João Goulart

Personal information
- Full name: João Pedro Goulart Silva
- Date of birth: 27 January 2000 (age 26)
- Place of birth: Faial, Portugal
- Height: 1.91 m (6 ft 3 in)
- Position: Centre-back

Team information
- Current team: Casa Pia
- Number: 4

Youth career
- 2008–2012: Salão
- 2012–2014: Fayal
- 2014–2015: Outurela
- 2015–2020: Sporting CP

Senior career*
- Years: Team / Apps / (Gls)
- 2020–2022: Sporting CP B / 24 / (2)
- 2021: Sporting CP / 0 / (0)
- 2022–2024: Mafra / 55 / (0)
- 2024–: Casa Pia / 58 / (2)

= João Goulart (footballer) =

Portuguese footballer (born 2000)

João Pedro Goulart Silva (born 27 January 2000) is a Portuguese professional footballer who plays as a central defender for Primeira Liga club Casa Pia.

==Club career==
===Sporting CP===
Born in the Faial Island in the Azores, Goulart joined Sporting CP's youth system in 2015. He began his senior career with their reserves in the third division.

Goulart made his official debut with the first team on 15 October 2021, as a 83rd–minute substitute for Gonçalo Inácio in a 4–0 away win against C.F. Os Belenenses in the third round of the Taça de Portugal.

===Mafra===
On 28 January 2022, Goulart signed a two-and-a-half-year contract with Liga Portugal 2 club C.D. Mafra. He played his first game in the professional leagues on 20 February, as a late replacement in the 3–1 victory at C.D. Trofense.

===Casa Pia===
On 5 July 2024, Goulart joined Casa Pia A.C. on a three-year deal. His first Primeira Liga appearance took place on 10 August, in a 0–1 home loss to Boavista F.C. where he featured 93 minutes.

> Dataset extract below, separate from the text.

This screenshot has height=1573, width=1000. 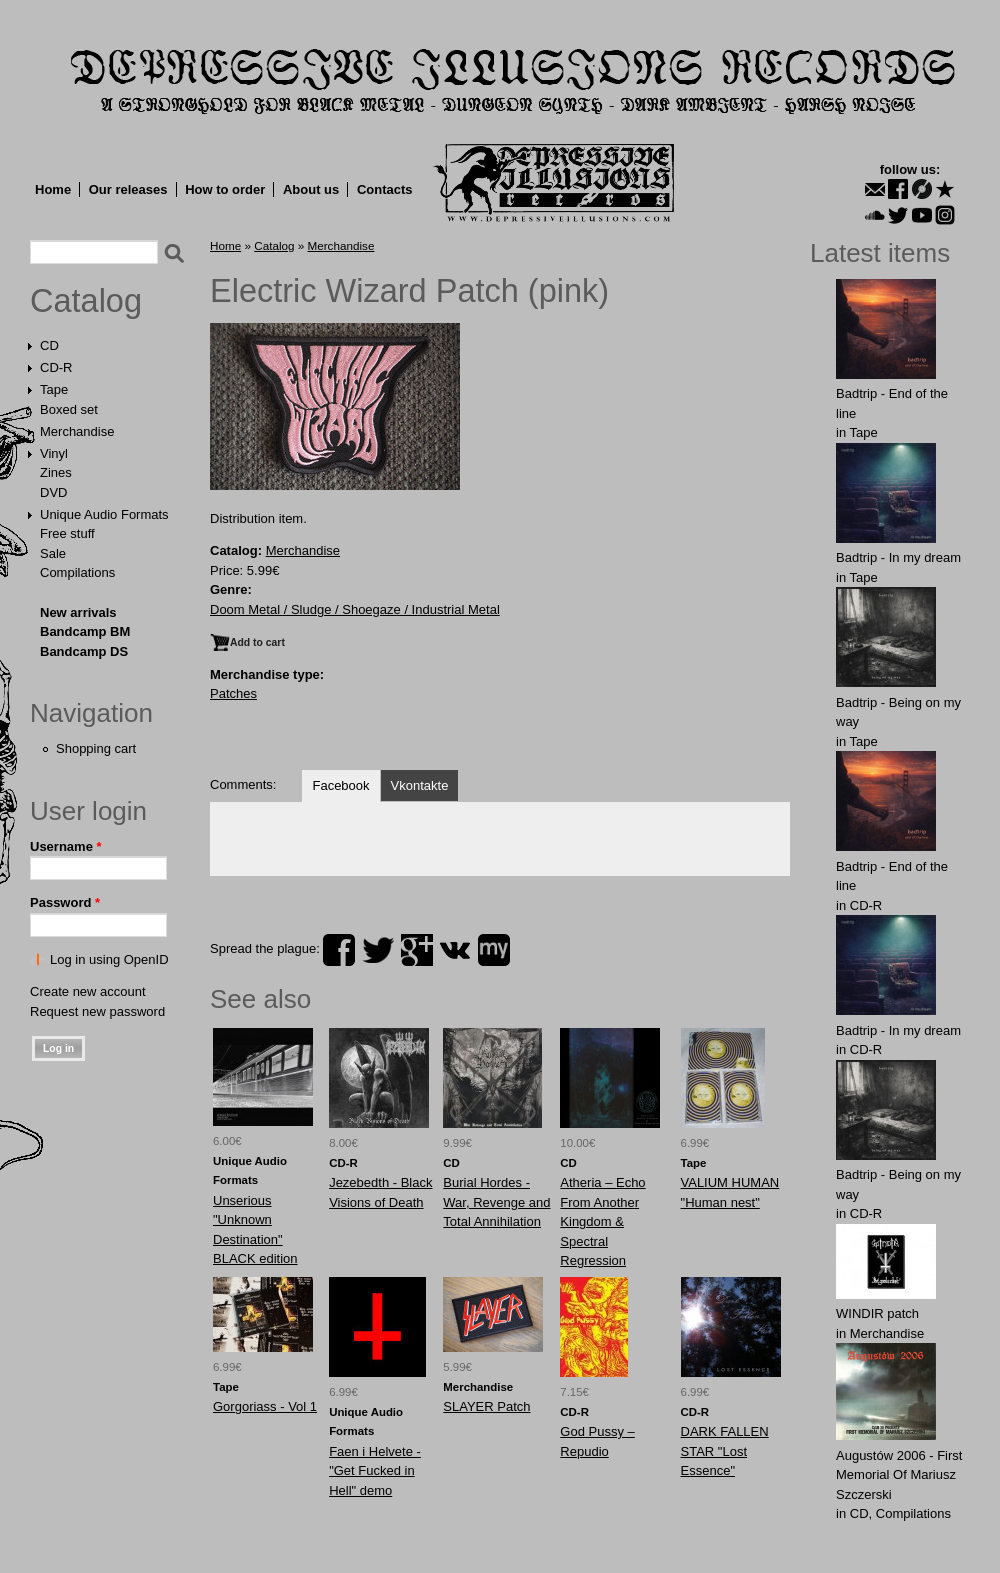 What do you see at coordinates (49, 345) in the screenshot?
I see `CD` at bounding box center [49, 345].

Goulart scored his first goal in the competition on 8 December 2024, through a bicycle kick to open an eventual 1–1 draw at home to AVS Futebol SAD. His second came the following 5 January, in a 1–1 draw against F.C. Famalicão also at the borrowed ground of the Estádio Municipal de Rio Maior.

==International career==
Goulart was called up to the Portugal under-18 team in February 2018.